What this task involves
Search the data below, and report every line in which "with" occurs.
### Source material ###
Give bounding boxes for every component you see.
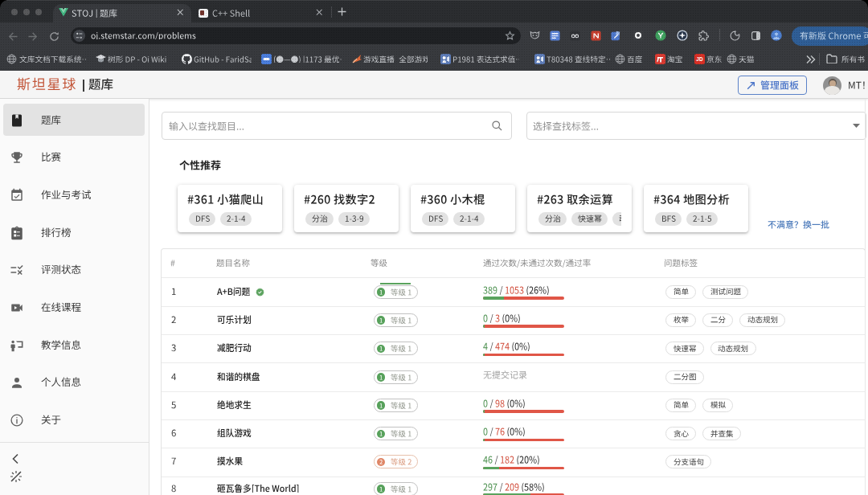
svg-text:JD: JD [696,56,703,62]
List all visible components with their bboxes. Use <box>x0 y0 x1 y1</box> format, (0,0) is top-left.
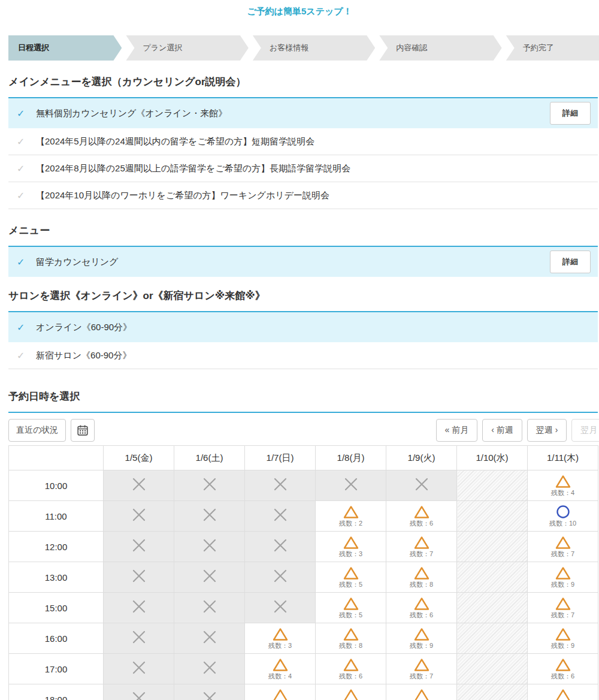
slot-unavailable <box>174 684 245 700</box>
time-label: 13:00 <box>9 562 104 593</box>
time-row: 10:00残数：4 <box>9 470 598 501</box>
remaining-count: 残数：5 <box>316 611 386 619</box>
salon-heading: サロンを選択《オンライン》or《新宿サロン※来館※》 <box>8 289 598 303</box>
remaining-count: 残数：6 <box>316 672 386 680</box>
slot-unavailable <box>104 684 174 700</box>
slot-unavailable <box>316 470 386 501</box>
prev-week-button[interactable]: ‹ 前週 <box>482 419 522 442</box>
menu-item-label: 【2024年8月以降の25週間以上の語学留学をご希望の方】長期語学留学説明会 <box>36 163 350 174</box>
triangle-icon <box>316 689 386 700</box>
prev-month-button[interactable]: « 前月 <box>436 419 478 442</box>
triangle-icon <box>528 536 598 550</box>
remaining-count: 残数：3 <box>245 642 315 650</box>
check-icon: ✓ <box>17 190 28 201</box>
check-icon: ✓ <box>17 350 28 361</box>
menu-item[interactable]: ✓無料個別カウンセリング《オンライン・来館》詳細 <box>8 98 598 128</box>
time-label: 10:00 <box>9 470 104 501</box>
week-nav: « 前月 ‹ 前週 翌週 › 翌月 » <box>431 419 598 442</box>
menu-item[interactable]: ✓新宿サロン《60-90分》 <box>8 342 598 369</box>
slot-unavailable <box>174 532 245 562</box>
slot-few[interactable]: 残数：8 <box>386 562 457 593</box>
remaining-count: 残数：9 <box>528 642 598 650</box>
slot-unavailable <box>245 562 316 593</box>
menu-item[interactable]: ✓留学カウンセリング詳細 <box>8 247 598 277</box>
salon-list: ✓オンライン《60-90分》✓新宿サロン《60-90分》 <box>8 311 598 369</box>
slot-few[interactable]: 残数：7 <box>528 593 598 623</box>
date-column-header: 1/5(金) <box>104 446 174 470</box>
triangle-icon <box>316 536 386 550</box>
menu-item-label: 新宿サロン《60-90分》 <box>36 350 131 361</box>
step-customer-info: お客様情報 <box>253 35 375 61</box>
slot-few[interactable]: 残数：9 <box>528 623 598 654</box>
slot-few[interactable]: 残数：8 <box>386 684 457 700</box>
slot-few[interactable]: 残数：4 <box>528 470 598 501</box>
time-row: 12:00残数：3残数：7残数：7 <box>9 532 598 562</box>
x-icon <box>202 636 217 647</box>
recent-status-button[interactable]: 直近の状況 <box>8 419 66 442</box>
slot-unavailable <box>245 532 316 562</box>
x-icon <box>131 606 147 616</box>
slot-closed <box>457 470 528 501</box>
step-plan: プラン選択 <box>126 35 248 61</box>
slot-unavailable <box>245 593 316 623</box>
slot-few[interactable]: 残数：6 <box>316 684 386 700</box>
step-complete: 予約完了 <box>506 35 599 61</box>
triangle-icon <box>528 475 598 488</box>
menu-item-label: オンライン《60-90分》 <box>36 322 132 333</box>
remaining-count: 残数：3 <box>316 550 386 558</box>
calendar-picker-button[interactable] <box>71 419 95 442</box>
slot-few[interactable]: 残数：8 <box>316 623 386 654</box>
x-icon <box>343 484 359 494</box>
datetime-heading: 予約日時を選択 <box>8 390 598 403</box>
x-icon <box>273 545 288 555</box>
triangle-icon <box>528 658 598 672</box>
remaining-count: 残数：9 <box>386 642 456 650</box>
menu-item[interactable]: ✓【2024年5月以降の24週間以内の留学をご希望の方】短期留学説明会 <box>8 128 598 155</box>
slot-unavailable <box>104 562 174 593</box>
slot-few[interactable]: 残数：4 <box>528 684 598 700</box>
menu-item[interactable]: ✓【2024年8月以降の25週間以上の語学留学をご希望の方】長期語学留学説明会 <box>8 155 598 182</box>
detail-button[interactable]: 詳細 <box>550 251 591 273</box>
slot-few[interactable]: 残数：9 <box>528 562 598 593</box>
remaining-count: 残数：7 <box>386 550 456 558</box>
date-column-header: 1/7(日) <box>245 446 316 470</box>
slot-few[interactable]: 残数：5 <box>316 562 386 593</box>
slot-unavailable <box>174 623 245 654</box>
slot-few[interactable]: 残数：3 <box>245 623 316 654</box>
triangle-icon <box>386 505 456 519</box>
slot-few[interactable]: 残数：7 <box>386 532 457 562</box>
slot-few[interactable]: 残数：6 <box>316 654 386 684</box>
slot-unavailable <box>386 470 457 501</box>
slot-unavailable <box>174 654 245 684</box>
menu-item-label: 【2024年5月以降の24週間以内の留学をご希望の方】短期留学説明会 <box>36 136 314 147</box>
x-icon <box>273 484 288 494</box>
detail-button[interactable]: 詳細 <box>550 102 591 125</box>
slot-few[interactable]: 残数：4 <box>245 654 316 684</box>
slot-few[interactable]: 残数：6 <box>386 593 457 623</box>
x-icon <box>273 514 288 524</box>
next-week-button[interactable]: 翌週 › <box>527 419 567 442</box>
triangle-icon <box>316 566 386 580</box>
slot-few[interactable]: 残数：9 <box>386 623 457 654</box>
slot-few[interactable]: 残数：7 <box>386 654 457 684</box>
time-row: 18:00残数：3残数：6残数：8残数：4 <box>9 684 598 700</box>
slot-closed <box>457 532 528 562</box>
x-icon <box>273 575 288 586</box>
slot-unavailable <box>104 593 174 623</box>
menu-item[interactable]: ✓【2024年10月以降のワーホリをご希望の方】ワーキングホリデー説明会 <box>8 182 598 209</box>
x-icon <box>202 667 217 677</box>
slot-few[interactable]: 残数：2 <box>316 501 386 532</box>
slot-few[interactable]: 残数：5 <box>316 593 386 623</box>
slot-few[interactable]: 残数：3 <box>245 684 316 700</box>
triangle-icon <box>245 627 315 641</box>
slot-few[interactable]: 残数：3 <box>316 532 386 562</box>
slot-open[interactable]: 残数：10 <box>528 501 598 532</box>
slot-few[interactable]: 残数：7 <box>528 532 598 562</box>
slot-unavailable <box>174 501 245 532</box>
date-column-header: 1/8(月) <box>316 446 386 470</box>
slot-few[interactable]: 残数：6 <box>386 501 457 532</box>
slot-few[interactable]: 残数：6 <box>528 654 598 684</box>
x-icon <box>202 545 217 555</box>
menu-item[interactable]: ✓オンライン《60-90分》 <box>8 312 598 342</box>
triangle-icon <box>316 658 386 672</box>
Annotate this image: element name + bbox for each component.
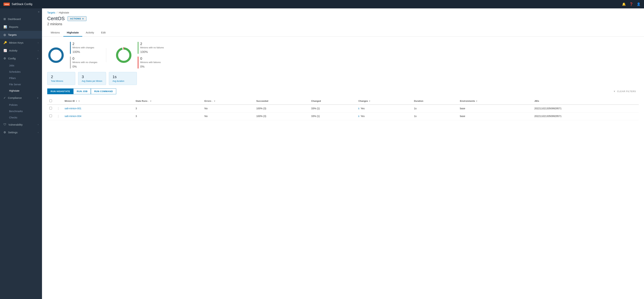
row-changes: ℹ Yes xyxy=(356,112,412,120)
clear-filters-button[interactable]: ▼ CLEAR FILTERS xyxy=(610,89,639,94)
row-errors: No xyxy=(202,112,254,120)
stat-failures-label: Minions with failures xyxy=(140,61,164,64)
svg-point-3 xyxy=(117,49,130,62)
sidebar-item-policies[interactable]: Policies xyxy=(0,102,42,108)
sidebar-item-activity[interactable]: 📈 Activity › xyxy=(0,47,42,55)
th-succeeded: Succeeded xyxy=(254,98,309,105)
sidebar-item-pillars[interactable]: Pillars xyxy=(0,75,42,81)
actions-button[interactable]: ACTIONS ∨ xyxy=(68,16,86,21)
stat-divider xyxy=(106,48,106,62)
row-checkbox-cell xyxy=(47,112,54,120)
row-checkbox[interactable] xyxy=(49,115,52,117)
topbar: vmw SaltStack Config 🔔 ❓ 👤 xyxy=(0,0,644,9)
run-command-button[interactable]: RUN COMMAND xyxy=(91,89,116,94)
sort-icon[interactable]: ↓ xyxy=(212,100,213,102)
row-checkbox[interactable] xyxy=(49,107,52,110)
tab-highstate[interactable]: Highstate xyxy=(63,29,82,37)
sidebar-item-settings[interactable]: ⚙ Settings › xyxy=(0,128,42,136)
breadcrumb-targets-link[interactable]: Targets xyxy=(47,11,55,14)
th-state-runs: State Runs ↓ ▼ xyxy=(133,98,202,105)
clear-filters-label: CLEAR FILTERS xyxy=(617,90,636,93)
table-body: ⋮ salt-minion-001 3 No 100% (3) 33% (1) … xyxy=(47,105,639,120)
th-duration-label: Duration xyxy=(414,100,423,102)
th-minion-id-label: Minion ID xyxy=(64,100,75,102)
user-icon[interactable]: 👤 xyxy=(637,2,640,6)
minion-id-link[interactable]: salt-minion-001 xyxy=(64,107,82,110)
summary-card-avg-duration: 1s Avg duration xyxy=(109,72,137,85)
row-actions-col xyxy=(54,98,62,105)
filter-icon[interactable]: ▼ xyxy=(150,100,152,102)
targets-icon: ◎ xyxy=(4,33,6,37)
sidebar-item-config[interactable]: ⚙ Config ∨ xyxy=(0,55,42,62)
svg-point-1 xyxy=(49,49,63,62)
th-errors: Errors ↓ ▼ xyxy=(202,98,254,105)
stat-no-failures-count: 2 xyxy=(140,42,164,46)
changes-stats: 2 Minions with changes 100% 0 Minions wi… xyxy=(70,42,97,69)
sidebar-item-minion-keys[interactable]: 🔑 Minion Keys › xyxy=(0,39,42,47)
config-icon: ⚙ xyxy=(4,57,6,60)
sidebar-item-benchmarks[interactable]: Benchmarks xyxy=(0,108,42,114)
breadcrumb-separator: / xyxy=(57,11,58,14)
sidebar-item-highstate[interactable]: Highstate xyxy=(0,88,42,94)
th-environments-label: Environments xyxy=(460,100,475,102)
sidebar-item-targets[interactable]: ◎ Targets xyxy=(0,31,42,39)
stat-no-changes-count: 0 xyxy=(72,57,97,61)
filter-icon[interactable]: ▼ xyxy=(78,100,80,102)
sidebar-item-reports[interactable]: 📊 Reports xyxy=(0,23,42,31)
sidebar-item-jobs[interactable]: Jobs xyxy=(0,62,42,69)
sort-icon[interactable]: ↓ xyxy=(148,100,149,102)
stat-no-failures: 2 Minions with no failures 100% xyxy=(138,42,164,54)
sidebar-item-label: Settings xyxy=(8,131,18,134)
tab-edit[interactable]: Edit xyxy=(98,29,109,37)
changes-donut xyxy=(47,47,65,64)
avg-duration-number: 1s xyxy=(112,75,133,79)
th-minion-id: Minion ID ▼ ▼ xyxy=(62,98,133,105)
breadcrumb-current: Highstate xyxy=(59,11,69,14)
row-actions-menu[interactable]: ⋮ xyxy=(56,106,60,111)
sort-icon[interactable]: ▼ xyxy=(76,100,78,102)
table-row: ⋮ salt-minion-004 3 No 100% (3) 33% (1) … xyxy=(47,112,639,120)
sidebar-item-checks[interactable]: Checks xyxy=(0,114,42,121)
stat-changes-label: Minions with changes xyxy=(72,46,97,49)
filter-icon[interactable]: ▼ xyxy=(369,100,371,102)
sidebar-item-schedules[interactable]: Schedules xyxy=(0,69,42,75)
select-all-checkbox[interactable] xyxy=(49,100,52,102)
filter-icon[interactable]: ▼ xyxy=(214,100,216,102)
avg-duration-label: Avg duration xyxy=(112,80,133,82)
row-changed: 33% (1) xyxy=(309,112,356,120)
minions-count: 2 minions xyxy=(42,21,644,26)
tab-activity[interactable]: Activity xyxy=(82,29,98,37)
total-minions-number: 2 xyxy=(51,75,72,79)
chevron-down-icon: ∨ xyxy=(82,17,84,20)
row-minion-id: salt-minion-004 xyxy=(62,112,133,120)
sidebar-item-label: Vulnerability xyxy=(8,123,22,126)
tab-minions[interactable]: Minions xyxy=(47,29,63,37)
failures-donut xyxy=(115,47,132,64)
row-actions-cell: ⋮ xyxy=(54,105,62,112)
sidebar-item-vulnerability[interactable]: 🛡 Vulnerability › xyxy=(0,121,42,128)
filter-icon[interactable]: ▼ xyxy=(476,100,478,102)
row-jids: 20221102133509929571 xyxy=(532,105,639,112)
failures-stats: 2 Minions with no failures 100% 0 Minion… xyxy=(138,42,164,69)
th-succeeded-label: Succeeded xyxy=(256,100,268,102)
row-checkbox-cell xyxy=(47,105,54,112)
th-jids-label: JIDs xyxy=(534,100,539,102)
minion-id-link[interactable]: salt-minion-004 xyxy=(64,115,82,118)
actions-label: ACTIONS xyxy=(70,17,81,20)
sidebar-item-compliance[interactable]: ✓ Compliance ∨ xyxy=(0,94,42,102)
th-changed: Changed xyxy=(309,98,356,105)
sidebar-collapse-button[interactable]: « xyxy=(0,9,42,15)
help-icon[interactable]: ❓ xyxy=(629,2,633,6)
reports-icon: 📊 xyxy=(4,25,7,29)
chevron-right-icon: › xyxy=(38,49,38,52)
sidebar-item-file-server[interactable]: File Server xyxy=(0,81,42,88)
notification-icon[interactable]: 🔔 xyxy=(622,2,626,6)
failures-donut-group: 2 Minions with no failures 100% 0 Minion… xyxy=(115,42,164,69)
th-jids: JIDs xyxy=(532,98,639,105)
run-highstate-button[interactable]: RUN HIGHSTATE xyxy=(47,89,73,94)
sidebar-item-dashboard[interactable]: ⊞ Dashboard xyxy=(0,15,42,23)
chevron-down-icon: ∨ xyxy=(37,97,38,99)
row-actions-menu[interactable]: ⋮ xyxy=(56,114,60,118)
row-state-runs: 3 xyxy=(133,112,202,120)
run-job-button[interactable]: RUN JOB xyxy=(73,89,91,94)
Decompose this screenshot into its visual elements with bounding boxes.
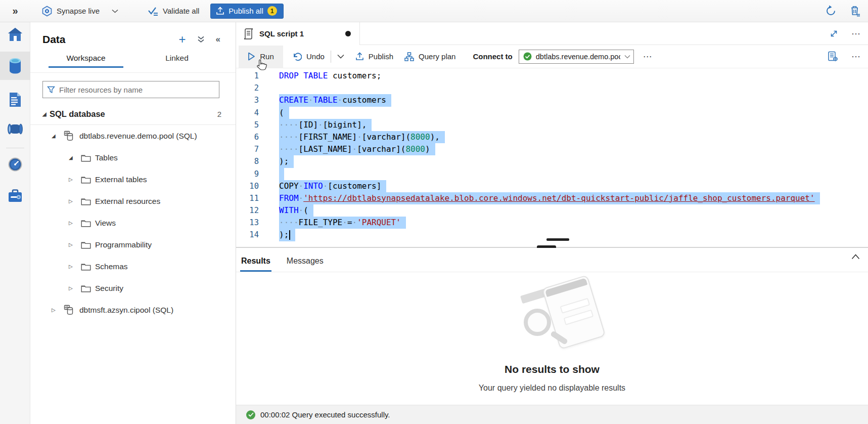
###
Output of the exercise
List all visible components with their bboxes. Use <box>x0 y0 x1 y1</box> format, (0,0) is top-left.
stat-failures-label: Minions with failures xyxy=(140,61,164,64)
changes-stats: 2 Minions with changes 100% 0 Minions wi… xyxy=(70,42,97,69)
stat-no-failures: 2 Minions with no failures 100% xyxy=(138,42,164,54)
stat-changes-label: Minions with changes xyxy=(72,46,97,49)
failures-stats: 2 Minions with no failures 100% 0 Minion… xyxy=(138,42,164,69)
failures-donut-group: 2 Minions with no failures 100% 0 Minion… xyxy=(115,42,164,69)
Decompose this screenshot into its visual elements with bounding boxes.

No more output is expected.